Using XSL to sort attributes

One of the answers contains a xsl transform that just reorders the attributes. Works perfectly if a little slow.

OTHER TIPS

Apparently, in JAXB 2.0 you can use the annotation @XmlAccessorOrder or @XmlType(propOrder=)

I'd recommend using an XML parser to validate the output instead of doing textual comparisons. If you're going to be parsing the xml to re-order it anyway, you may as well just do the comparison using XML tools.

Edit: Attempting to control the generated XML by manipulating the Java source code order seems like a fragile way of doing things. Granted, this is for testing only, so if something breaks the code might still work properly. People change source code order all the time, sometimes by accident, and it will be annoying or a subtle source of problems if you have to rely on a certain ordering.
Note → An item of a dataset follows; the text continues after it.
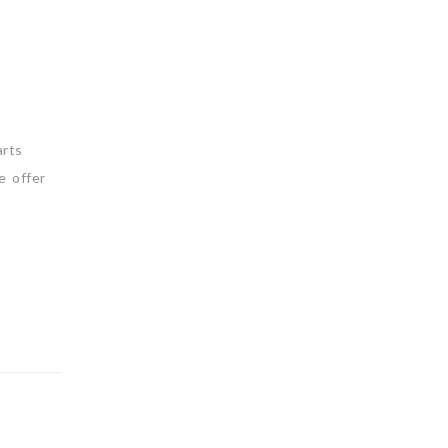
arts
e offer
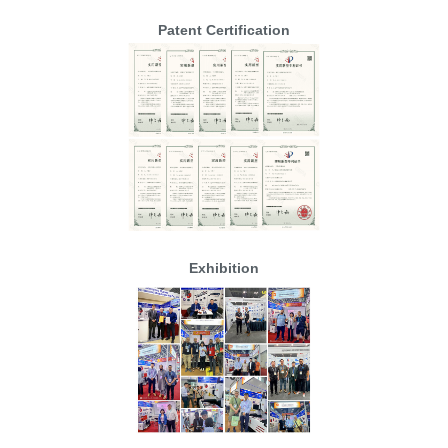
Patent Certification
Exhibition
As for ways of comparing the XML data using XML tools, I've never personally done this on a large scale, but this link mentions a few free tools. For me the extension to JUnit that provides XML-related assertions would be my first step, as that could integrate well with my existing tests. Otherwise, since you're mainly looking for exact equivalence, you could just parse the two XML files, then iterate over the nodes in the 'expected' file and see if those nodes are present in the 'actual' file. Then just check for any other nodes that you don't expect to see.

If you need to perform textual comparison of XML documents, there are better ways of doing it than by trying to control the output of an XML framework that does not distinguish between attribute ordering.

For example, there's XMLUnit, which is a junit extension specifically for XML assertions, and it handles whitespace and ordering quite nicely.

A more general solution is XOM's Canonicalizer, which outputs XML DOMs such that the attribute ordering and whitespace is predictable. Very handy.

So... let JAXB (or whatever) generate the XML as it sees fit, then run the outputs through XMLUnit or XOM, and compare. This has the added advantage of not depending on JAXB, it'll work with any generated XML.